Julie Klausner Fangirls Over Late Cynthia Heimel In Op-Ed For Slate

Julie Klausner is best known as the creator of “Difficult People”, the Hulu sitcom in which she plays one half of a duo intent upon seeing only the worst in people. “Difficult People” is a fearless show, the kind that probably wouldn’t exist if network television were still the only player in the game. Like her creation, Klausner is not afraid to push boundaries, call out the hypocrites, and embody what it means to be a modern feminist.

But modern feminists don’t come to be in a vacuum and on Tuesday, Klausner published an op-ed in Slate, paying homage to one of the modern feminists who came before her — sex columnist Cynthia Heimel, who passed away on February 25 at the age of 70. Heimel is responsible for such works of art as “Sex Tips for Girls” and “If You Can’t Live Without Me, Why Aren’t You Dead Yet?”

“In her columns and books, Cynthia reassured smart 1980s women, all of them certain they were victims of a sociopathic patriarchal conspiracy, that ‘with all of these sex-role upheavals, men are a mess. They’ve been taught all their lives to act one way, and suddenly. they’re told they must act completely differently,’” wrote Klausner of her hero.

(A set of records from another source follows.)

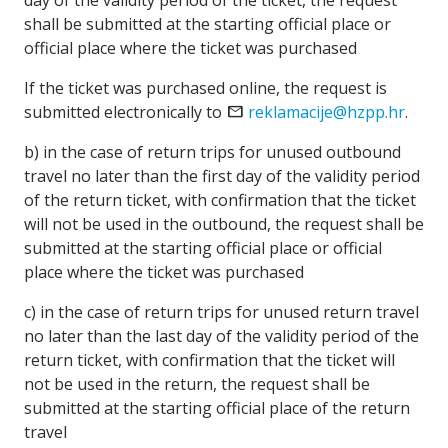
day of the validity period of the ticket, the request
shall be submitted at the starting official place or
official place where the ticket was purchased
If the ticket was purchased online, the request is
submitted electronically to
mail
reklamacije@hzpp.hr
.
b) in the case of return trips for unused outbound
travel no later than the first day of the validity period
of the return ticket, with confirmation that the ticket
will not be used in the outbound, the request shall be
submitted at the starting official place or official
place where the ticket was purchased
c) in the case of return trips for unused return travel
no later than the last day of the validity period of the
return ticket, with confirmation that the ticket will
not be used in the return, the request shall be
submitted at the starting official place of the return
travel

Klausner goes on to detail the day she finally met Heimel in the West Village. They spent the afternoon of Klausner’s dreams walking around talking about “writing, dating, and everything in the world.”

Heimel, who became the first woman writing for women at Playboy Magazine after being deemed too edgy for traditional women’s magazines and too boy crazy for the alternative ones, died in California at home less than a decade after making Klausner’s acquaintance but the effect she had on this new modern feminist was profound.

“Cynthia would want us to lean on each other,” Klausner wrote. “She’d remind us that competitiveness between girls was just a toxic notion designed in a 1950s lab to manipulate us. She point out to us mopey lonely hearts that love takes all forms, from romance to friendship to the look in a big black lab mix’s eyes when you meet him in the shelter.”

Valuable lessons even for the most modern feminist among us.